Material for the task.
[Start of Attachment]

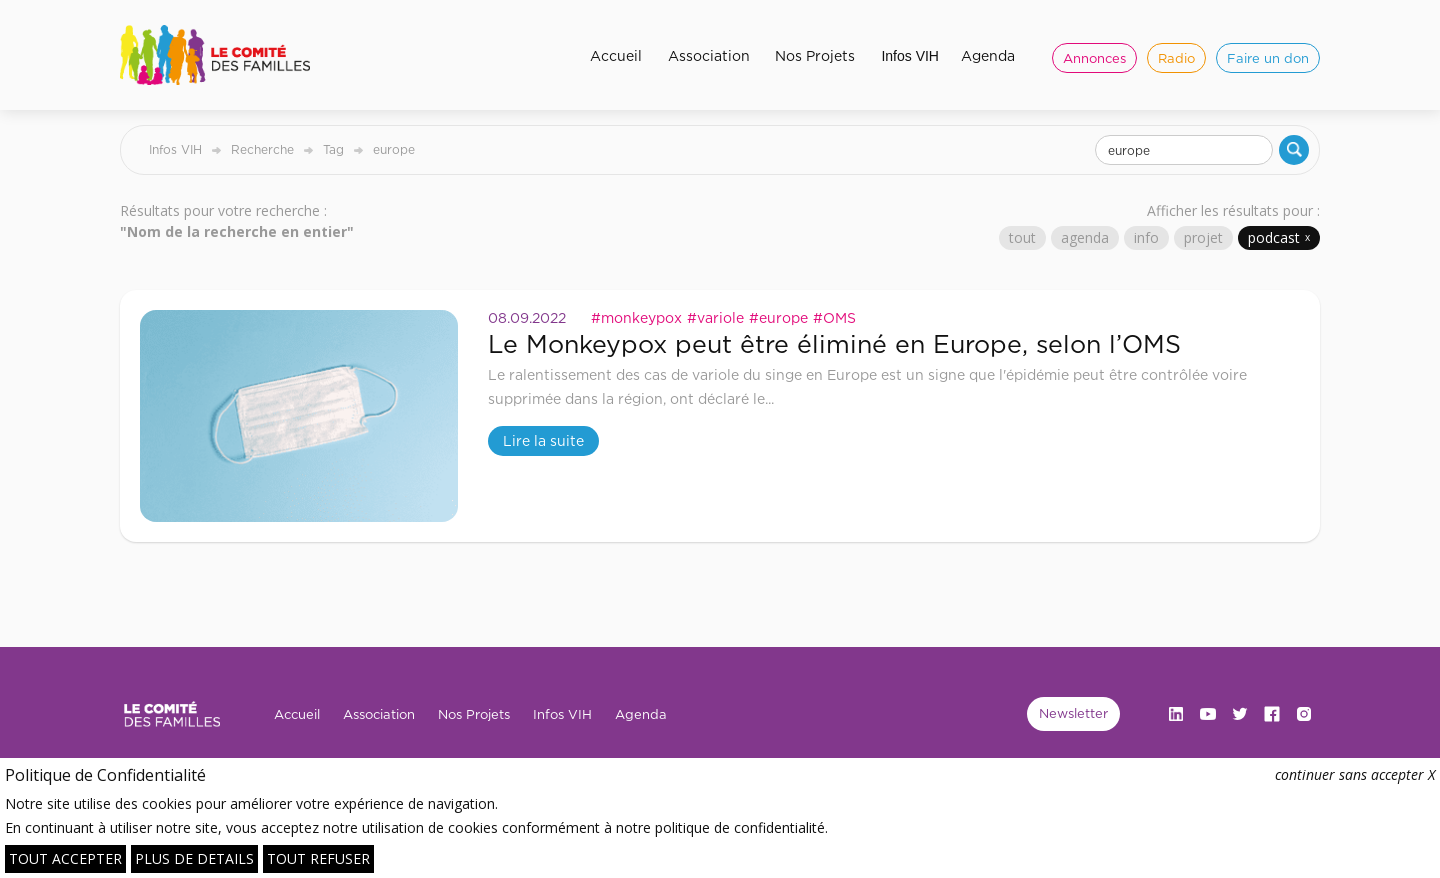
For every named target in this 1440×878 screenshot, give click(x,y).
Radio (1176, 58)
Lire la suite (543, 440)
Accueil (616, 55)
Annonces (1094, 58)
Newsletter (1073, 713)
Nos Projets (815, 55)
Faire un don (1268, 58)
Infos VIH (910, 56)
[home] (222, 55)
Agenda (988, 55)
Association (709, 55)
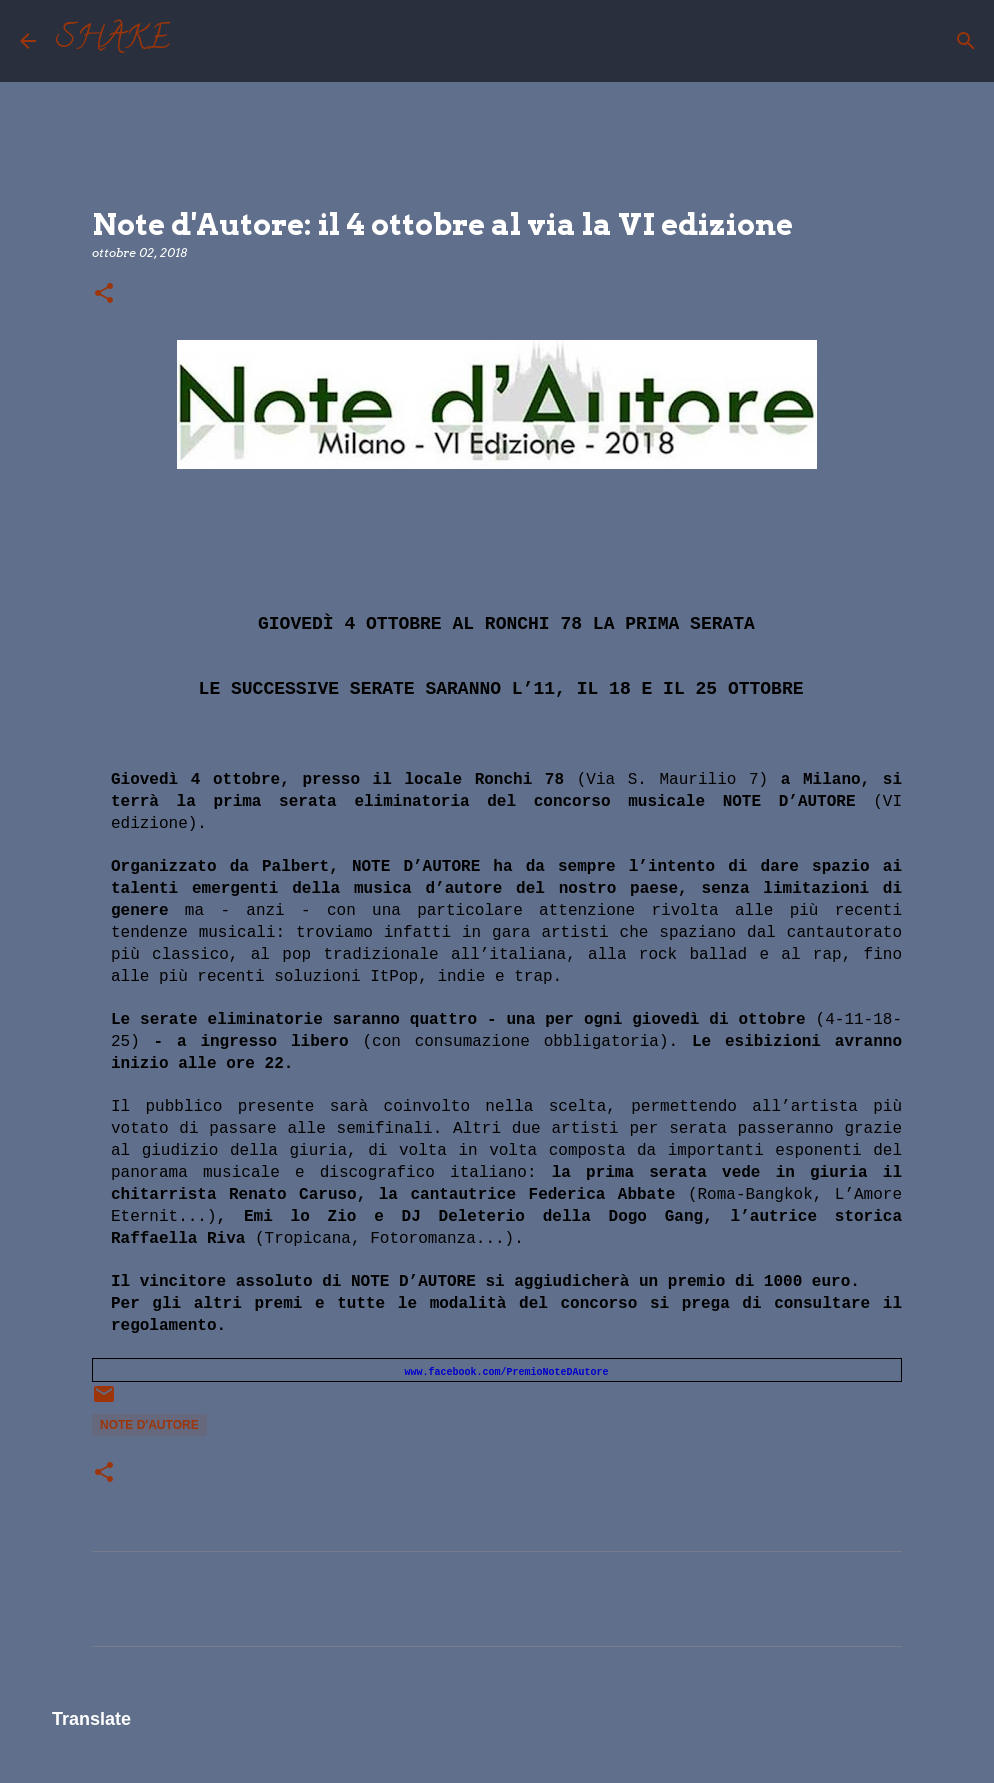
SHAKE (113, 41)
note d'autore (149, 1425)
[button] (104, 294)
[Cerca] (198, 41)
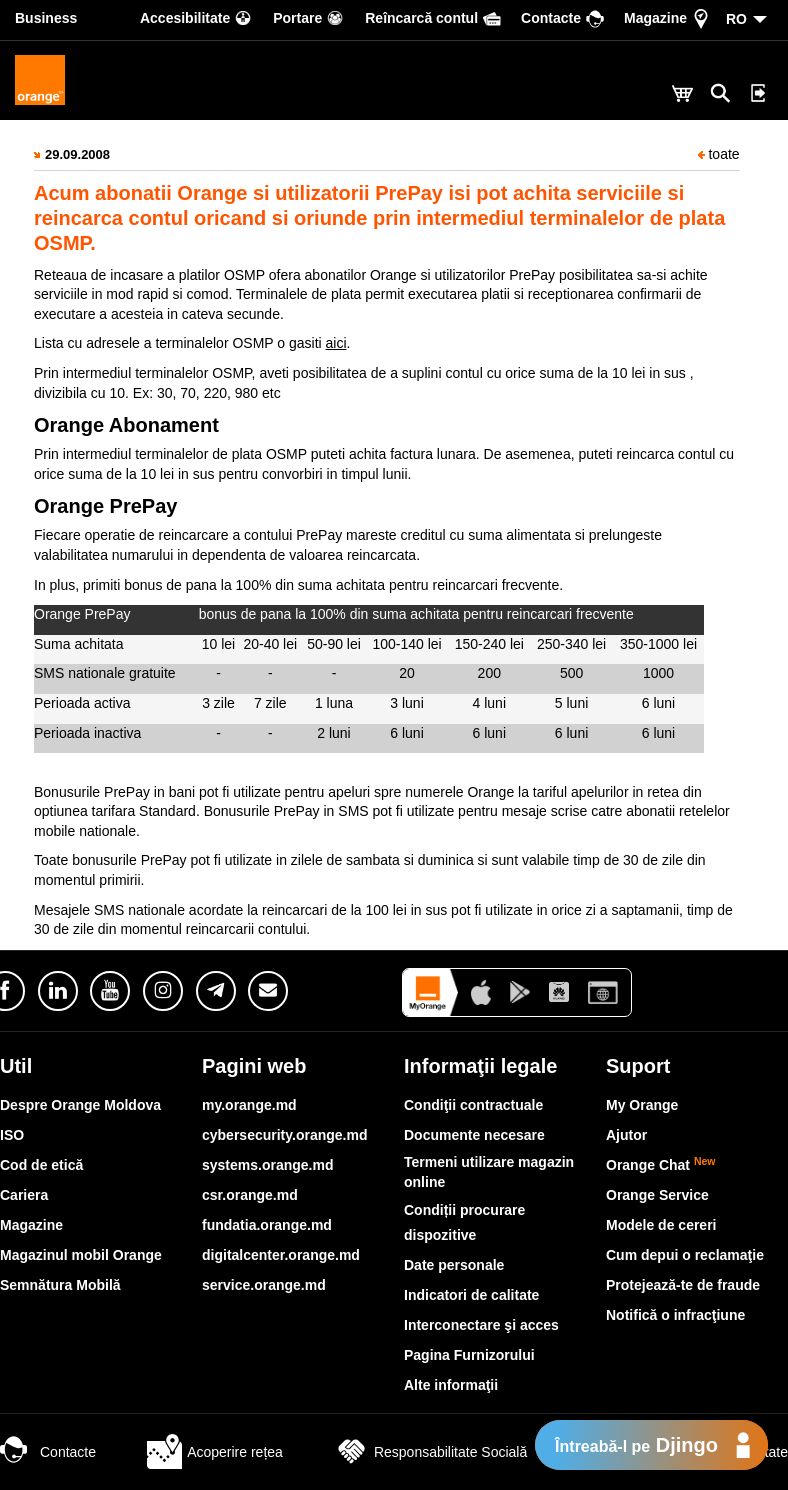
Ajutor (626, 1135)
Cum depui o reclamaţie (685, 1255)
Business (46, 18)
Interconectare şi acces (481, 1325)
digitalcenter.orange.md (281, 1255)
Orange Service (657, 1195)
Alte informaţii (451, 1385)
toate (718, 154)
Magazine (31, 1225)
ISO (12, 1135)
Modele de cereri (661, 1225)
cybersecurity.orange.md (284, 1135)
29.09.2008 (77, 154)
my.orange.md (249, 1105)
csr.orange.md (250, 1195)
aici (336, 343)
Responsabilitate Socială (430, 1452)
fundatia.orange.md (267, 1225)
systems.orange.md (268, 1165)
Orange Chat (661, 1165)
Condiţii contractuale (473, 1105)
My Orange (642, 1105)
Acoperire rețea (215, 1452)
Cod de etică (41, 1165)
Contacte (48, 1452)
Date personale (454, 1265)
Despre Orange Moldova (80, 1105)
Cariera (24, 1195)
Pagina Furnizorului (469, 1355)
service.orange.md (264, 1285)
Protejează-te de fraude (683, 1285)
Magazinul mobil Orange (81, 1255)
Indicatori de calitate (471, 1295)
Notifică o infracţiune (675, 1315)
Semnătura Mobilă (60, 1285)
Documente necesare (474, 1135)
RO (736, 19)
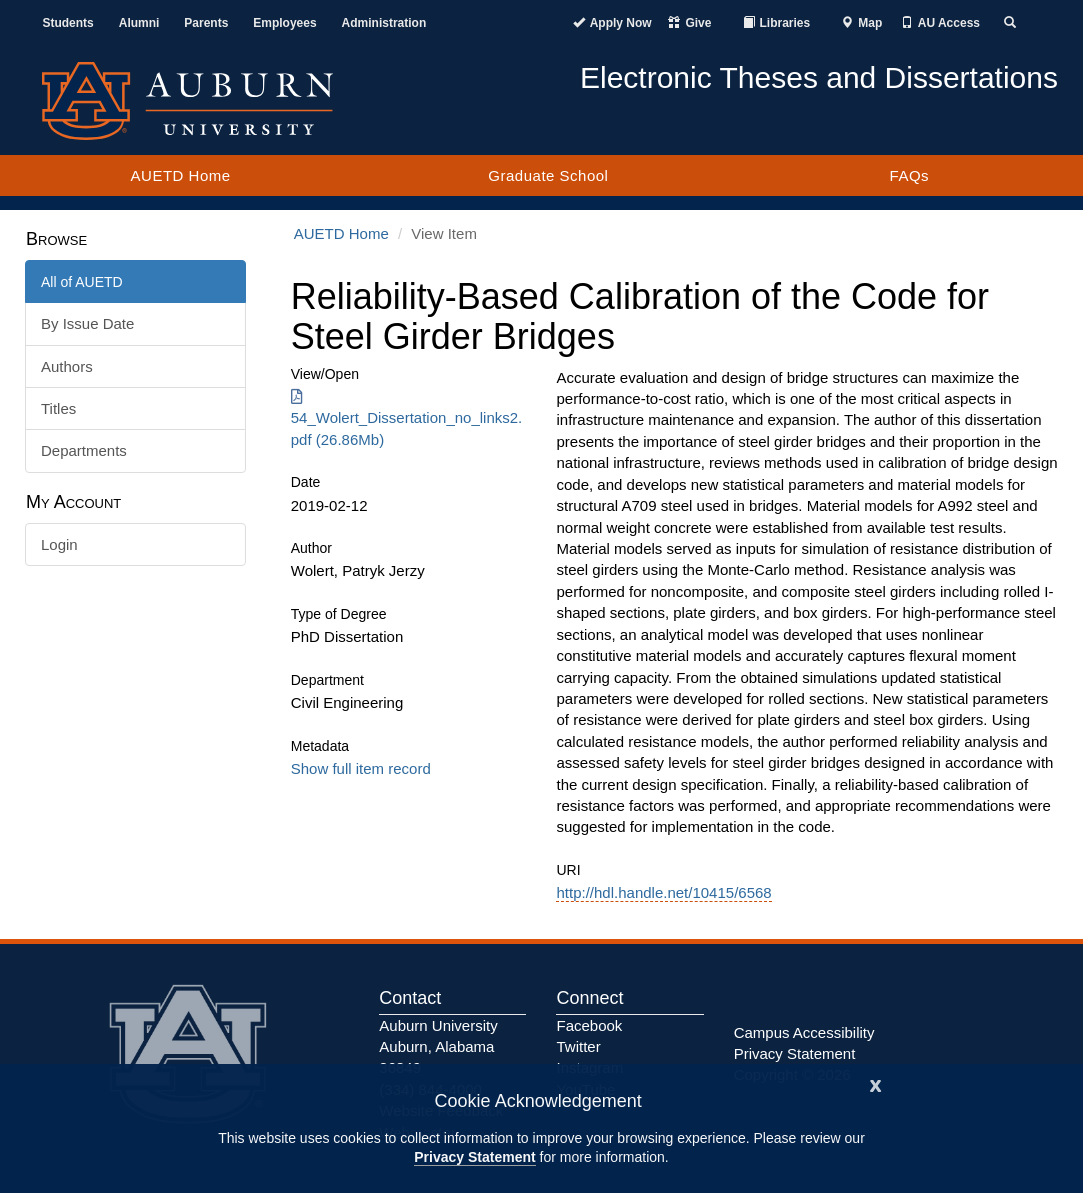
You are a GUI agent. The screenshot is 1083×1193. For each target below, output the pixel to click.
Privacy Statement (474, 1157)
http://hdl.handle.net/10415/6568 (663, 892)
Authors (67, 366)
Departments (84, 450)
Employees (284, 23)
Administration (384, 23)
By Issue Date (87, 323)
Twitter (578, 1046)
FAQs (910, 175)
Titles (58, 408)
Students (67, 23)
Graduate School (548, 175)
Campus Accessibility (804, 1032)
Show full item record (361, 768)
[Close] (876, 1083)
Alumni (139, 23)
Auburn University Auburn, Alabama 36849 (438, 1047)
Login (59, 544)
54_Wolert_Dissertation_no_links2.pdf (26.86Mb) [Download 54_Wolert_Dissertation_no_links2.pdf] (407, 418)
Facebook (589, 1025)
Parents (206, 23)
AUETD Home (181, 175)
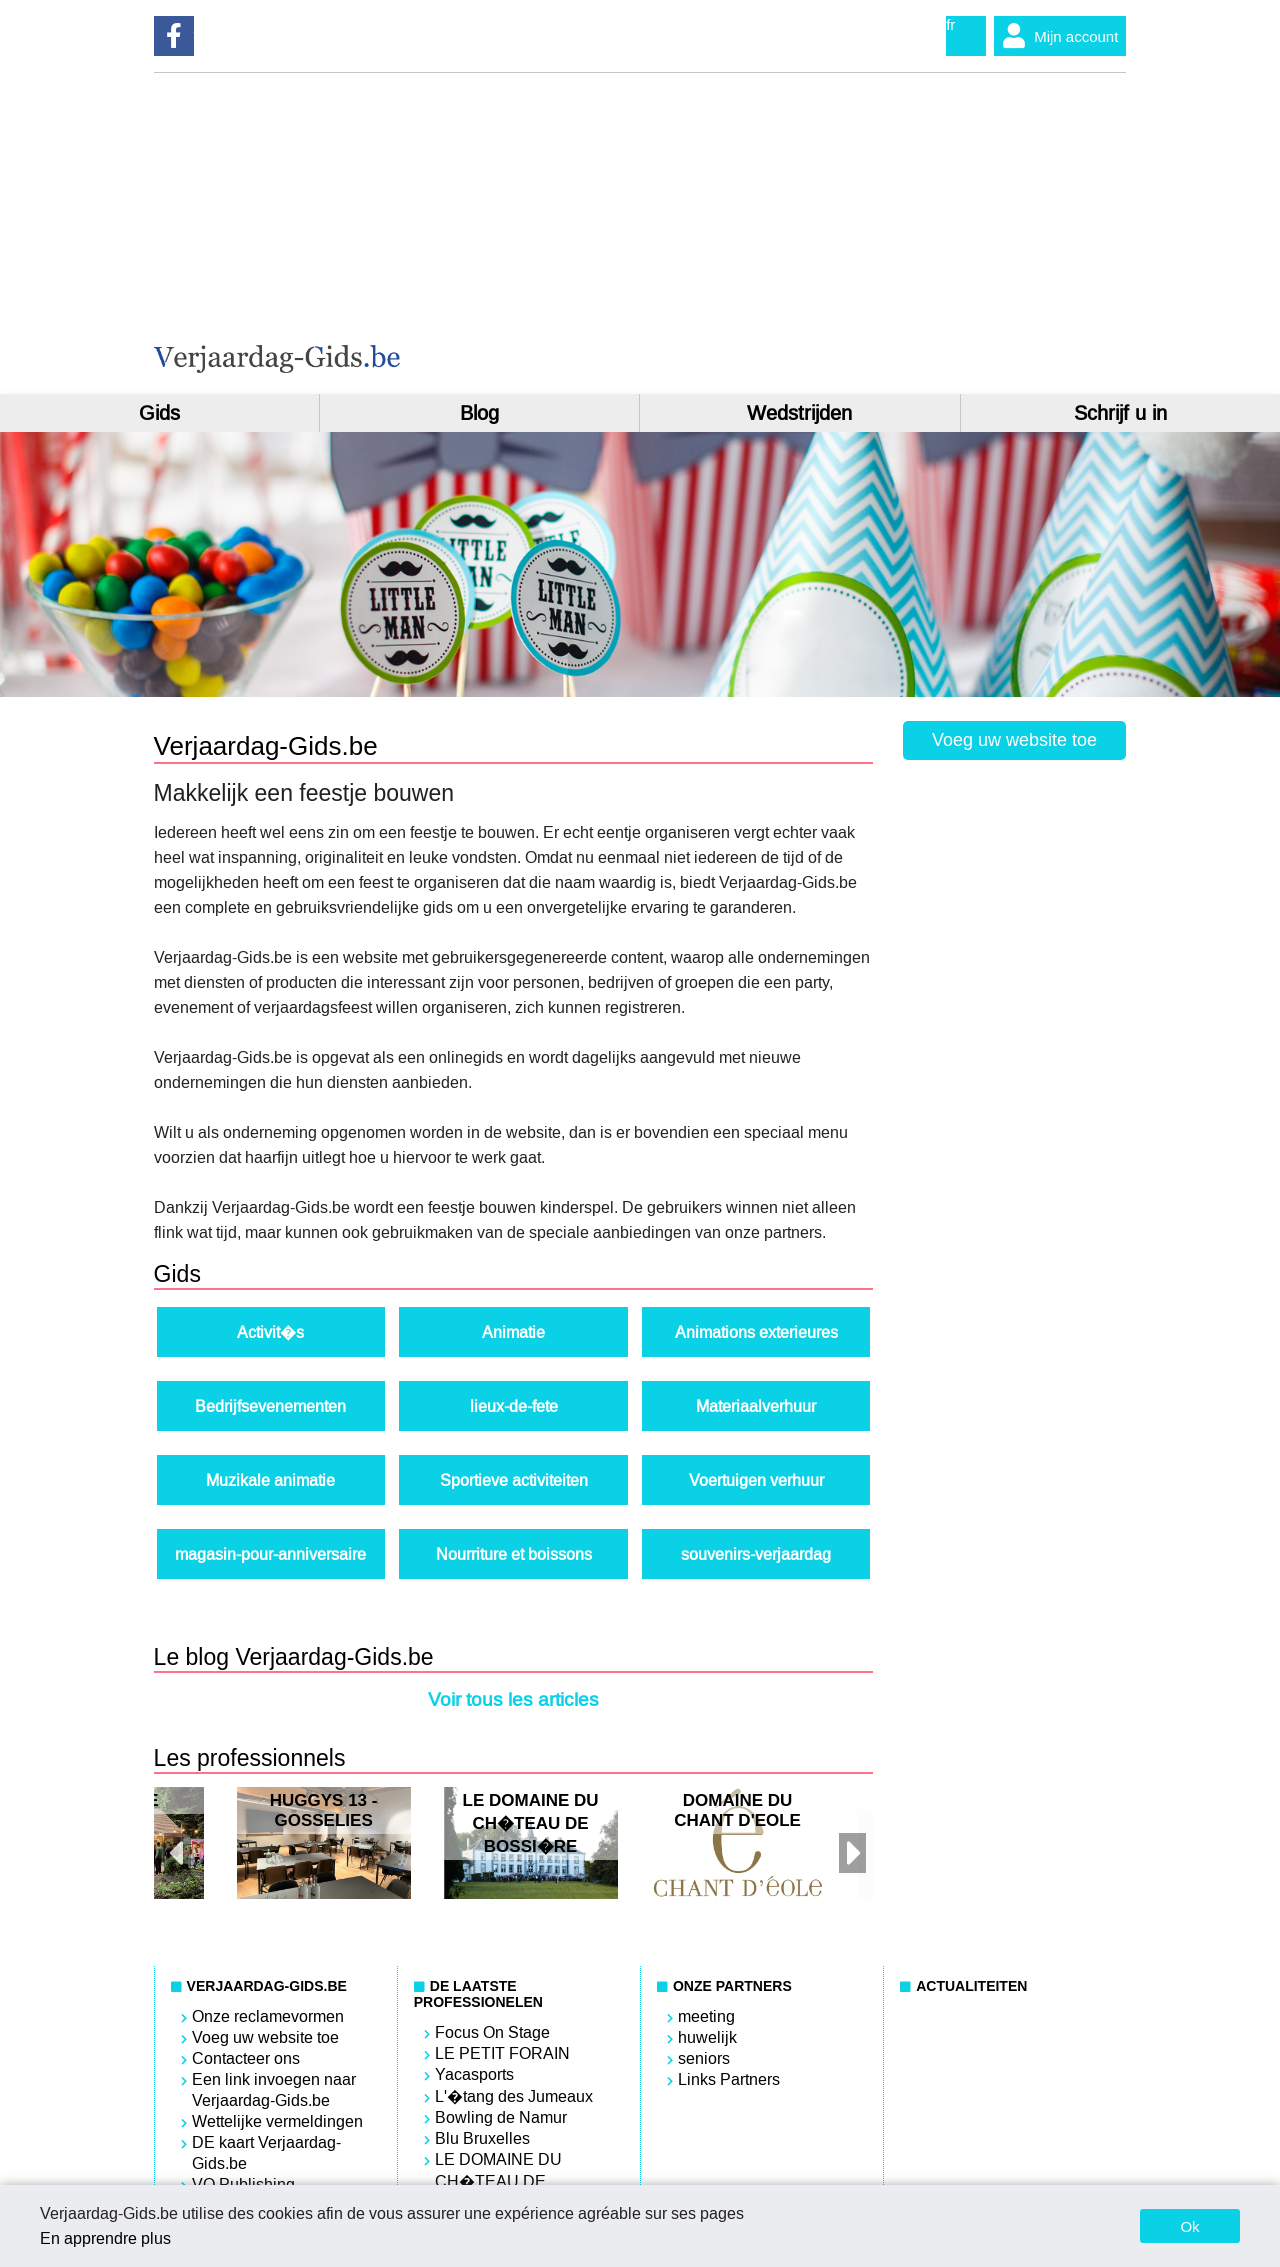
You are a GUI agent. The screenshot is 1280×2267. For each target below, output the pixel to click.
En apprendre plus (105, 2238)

[End of Attachment]

Work to complete. All lines above are to be restated word for word, with pictures excluded.

Reply.
For every named target in this 1440×878 screenshot, give click(x,y).
Radio (1176, 58)
Lire la suite (543, 440)
Accueil (616, 55)
Annonces (1094, 58)
Newsletter (1073, 713)
Nos Projets (815, 55)
Faire un don (1268, 58)
Infos VIH (910, 56)
[home] (222, 55)
Agenda (988, 55)
Association (709, 55)
SHAKE (113, 41)
note d'autore (149, 1425)
[button] (104, 294)
[Cerca] (198, 41)
Ajutor (626, 1135)
Cum depui o reclamaţie (685, 1255)
Business (46, 18)
Interconectare şi acces (481, 1325)
digitalcenter.orange.md (281, 1255)
Orange Service (657, 1195)
Alte informaţii (451, 1385)
toate (718, 154)
Magazine (31, 1225)
ISO (12, 1135)
Modele de cereri (661, 1225)
cybersecurity.orange.md (284, 1135)
29.09.2008 (77, 154)
my.orange.md (249, 1105)
csr.orange.md (250, 1195)
aici (336, 343)
Responsabilitate Socială (430, 1452)
fundatia.orange.md (267, 1225)
systems.orange.md (268, 1165)
Orange Chat (661, 1165)
Condiţii contractuale (473, 1105)
My Orange (642, 1105)
Acoperire rețea (215, 1452)
Cod de etică (41, 1165)
Contacte (48, 1452)
Date personale (454, 1265)
Despre Orange Moldova (80, 1105)
Cariera (24, 1195)
Pagina Furnizorului (469, 1355)
service.orange.md (264, 1285)
Protejează-te de fraude (683, 1285)
Magazinul mobil Orange (81, 1255)
Indicatori de calitate (471, 1295)
Notifică o infracţiune (675, 1315)
Semnătura Mobilă (60, 1285)
Documente necesare (474, 1135)
RO (736, 19)
You are a GUI agent. The screenshot is 1083×1193. For each target below, output the pixel to click.
Privacy Statement (474, 1157)
http://hdl.handle.net/10415/6568 (663, 892)
Authors (67, 366)
Departments (84, 450)
Employees (284, 23)
Administration (384, 23)
By Issue Date (87, 323)
Twitter (578, 1046)
FAQs (910, 175)
Titles (58, 408)
Students (67, 23)
Graduate School (548, 175)
Campus Accessibility (804, 1032)
Show full item record (361, 768)
[Close] (876, 1083)
Alumni (139, 23)
Auburn University Auburn, Alabama 36849 (438, 1047)
Login (59, 544)
54_Wolert_Dissertation_no_links2.pdf (26.86Mb) [Download 54_Wolert_Dissertation_no_links2.pdf] (407, 418)
Facebook (589, 1025)
Parents (206, 23)
AUETD Home (181, 175)
You are a GUI agent. The screenshot is 1280×2267. For each target below, output the pixel to click.
En apprendre plus (105, 2238)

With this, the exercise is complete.